Много происходит в мире непонятного, если смотреть через призму устаревших понятий о войне; но взгляд через новую призму — мятежевойны — прояснит многое. Тогда мы перестанем называть криминальными происшествиями стратегические действия в рамках мятежевойны (например, перенесение арабскими партизанами террористических ударов на аэродромы Германии, Швейцарии, Италии); надо перестать называть беспорядками то, что является оперативными и тактическими эпизодами мятежевойны…
В прежних войнах важным почиталось завоевание территории. Впредь важнейшим будет почитаться завоевание душ во враждующем государстве. Воевать будут не на двухмерной поверхности, как встарь, не в трехмерном пространстве, как было во времена нарождения военной авиации, а в четырехмерном, где психика воюющих народов является четвертым измерением…

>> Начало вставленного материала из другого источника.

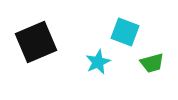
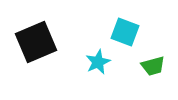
green trapezoid: moved 1 px right, 3 px down
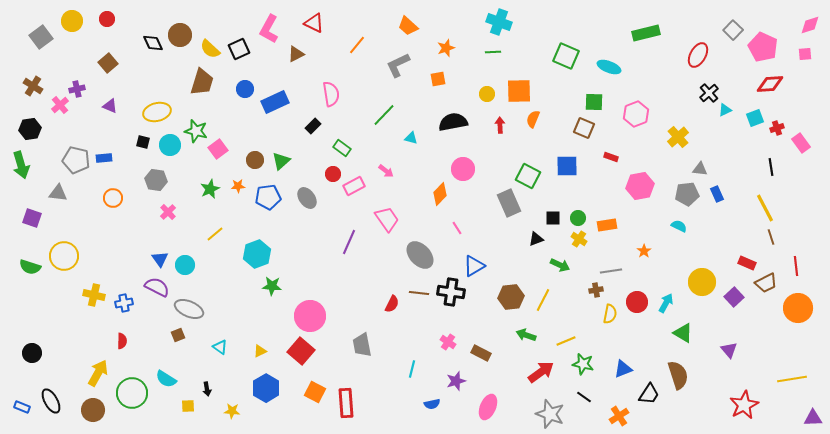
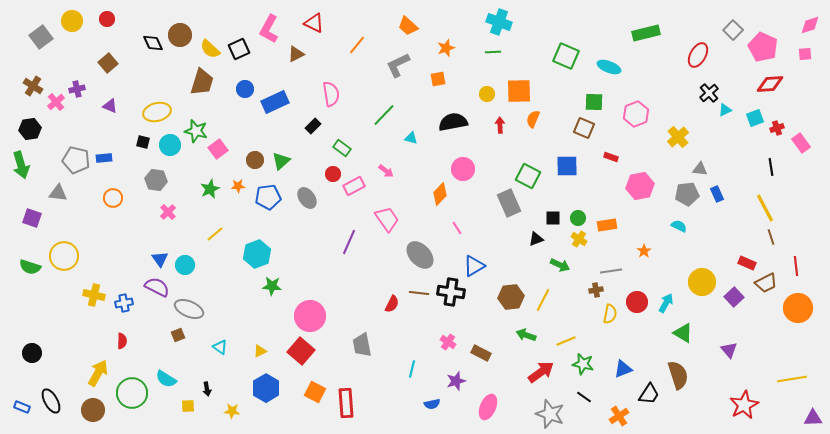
pink cross at (60, 105): moved 4 px left, 3 px up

Как видим, мятежевойна, и асимметричная война имеют много общего, поскольку в них заложен один смысл — слабый против сильного, как победить сильного. Не стоит удивляться тому, что иракцы и «Хезболлах» применяют для защиты своей страны нетрадиционную тактику.
Например, Зндрю Макк в работе «Почему большие нации проигрывают «малые войны»?» заметил, что за неравенством силовых возможностей участников конфликта могут скрываться и более важные асимметрии —
По сути терроризм 2000-х годов — вариант асимметричных боевых действий, поскольку он воплощает логику борьбы «слабых» против «сильных» [6].
Немецкий ученый X. Мюнклер утверждает, что терроризм — как способ борьбы слабых — «заменил партизанскую войну, которая в XX веке длительное время выполняла эту функцию».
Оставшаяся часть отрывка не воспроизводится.